Wow What a article!!! man what kinda finding is this... well personally as a person that has studied youth work (Teenage Pysch)I dont know how to take that yes i do agree with the eplipsy part as i used to suffer from that condition durin my young childhood... The aspect that was not mentioned in the artic;e was the part in how do u get effected by this and this is done by not just Ipods but can b done by Discmans andall the other audio type portable playes... the culprate is not really the hardware (the player) but more the headphones... as in we have different types of headphones it is the small ones that go into the ear hole and effect ur inner ear.
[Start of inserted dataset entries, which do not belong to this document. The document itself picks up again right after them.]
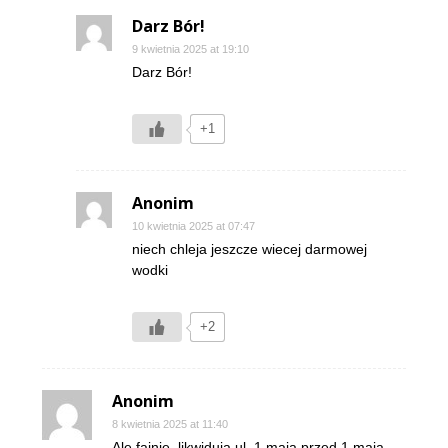
Darz Bór!
9 kwietnia 2025 at 19:10
Darz Bór!
+1
Anonim
10 kwietnia 2025 at 07:47
niech chleja jeszcze wiecej darmowej
wodki
+2
Anonim
8 kwietnia 2025 at 11:40
Ale fajnie, likwiduja ul. 1 maja przed 1 maja ,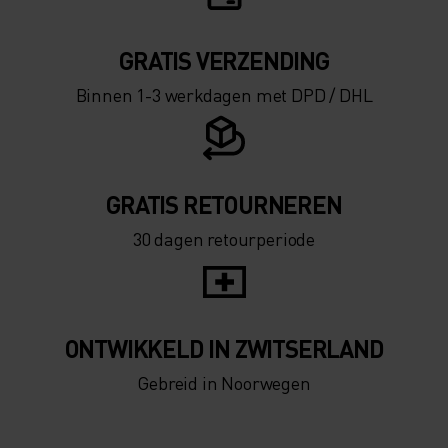
GRATIS VERZENDING​​​​​​​​​​​​​​
Binnen 1-3 werkdagen met DPD / DHL
GRATIS RETOURNEREN
30 dagen retourperiode
ONTWIKKELD IN ZWITSERLAND
Gebreid in Noorwegen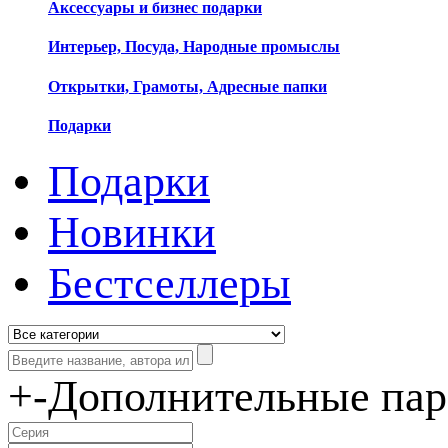
Аксессуары и бизнес подарки
Интерьер, Посуда, Народные промыслы
Открытки, Грамоты, Адресные папки
Подарки
Подарки
Новинки
Бестселлеры
+
-
Дополнительные па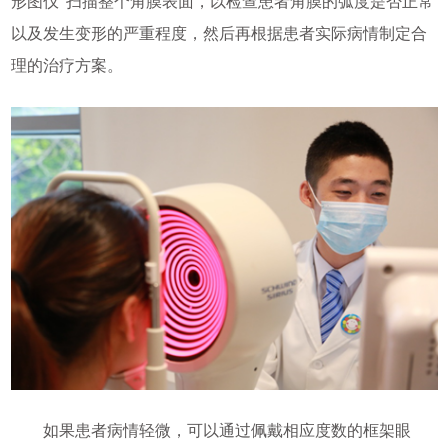
形图仪”扫描整个角膜表面，以检查患者角膜的弧度是否正常
以及发生变形的严重程度，然后再根据患者实际病情制定合
理的治疗方案。
如果患者病情轻微，可以通过佩戴相应度数的框架眼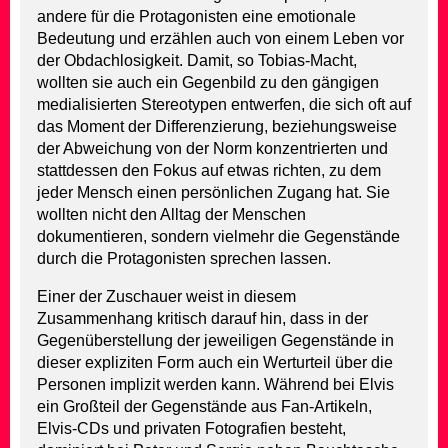
andere für die Protagonisten eine emotionale
Bedeutung und erzählen auch von einem Leben vor
der Obdachlosigkeit. Damit, so Tobias-Macht,
wollten sie auch ein Gegenbild zu den gängigen
medialisierten Stereotypen entwerfen, die sich oft auf
das Moment der Differenzierung, beziehungsweise
der Abweichung von der Norm konzentrierten und
stattdessen den Fokus auf etwas richten, zu dem
jeder Mensch einen persönlichen Zugang hat. Sie
wollten nicht den Alltag der Menschen
dokumentieren, sondern vielmehr die Gegenstände
durch die Protagonisten sprechen lassen.
Einer der Zuschauer weist in diesem
Zusammenhang kritisch darauf hin, dass in der
Gegenüberstellung der jeweiligen Gegenstände in
dieser expliziten Form auch ein Werturteil über die
Personen implizit werden kann. Während bei Elvis
ein Großteil der Gegenstände aus Fan-Artikeln,
Elvis-CDs und privaten Fotografien besteht,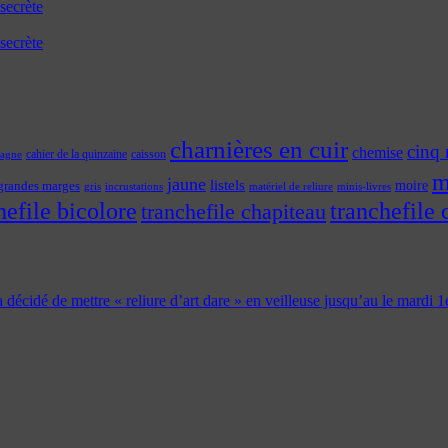
secrète
secrète
charnières en cuir
cinq 
chemise
cahier de la quinzaine
caisson
tagne
m
jaune
listels
moire
grandes marges
incrustations
gris
matériel de reliure
minis-livres
hefile bicolore
tranchefile 
tranchefile chapiteau
 a décidé de mettre « reliure d’art dare » en veilleuse jusqu’au le mardi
This in my opioioin effects listners not the player length of time yes but not player...

228.7.2005 19:06

haha. well i dont care cos i love my music and i want to listen to it as much as i can. ipod rules!!

328.7.2005 19:08
Doggy_Bot
Inactive

They say its linked to people who suffer from epilepsy, psychiatric conditions or brain tumours...none of which i suffer from... And i personnaly think its a load of garbage...And right after Apples iTunes reaches its half a billion songs legally downloaded target...perfect moment as i would say to let the beast out of its cage...

429.7.2005 4:35

in my opinion, the problem here isnt the hardware, but the music industry that provides all this music :P this article is a load of codswollop. i met this guy when my sisters b.f. admitted himself into whitchurch, and my god, he's full of crap. Nice to see cardiff in the news though! Dan x

531.7.2005 19:19
m_towell
Inactive

Ok, so we start to hear music when there isn't any - what does that do for ya, besides not having to have an ipod on you at all times to listen to music?

631.7.2005 19:20
m_towell
Inactive

Ok, so we start to hear music when there isn't any - what does that do for ya, besides not having to have an ipod on you at all times to listen to music?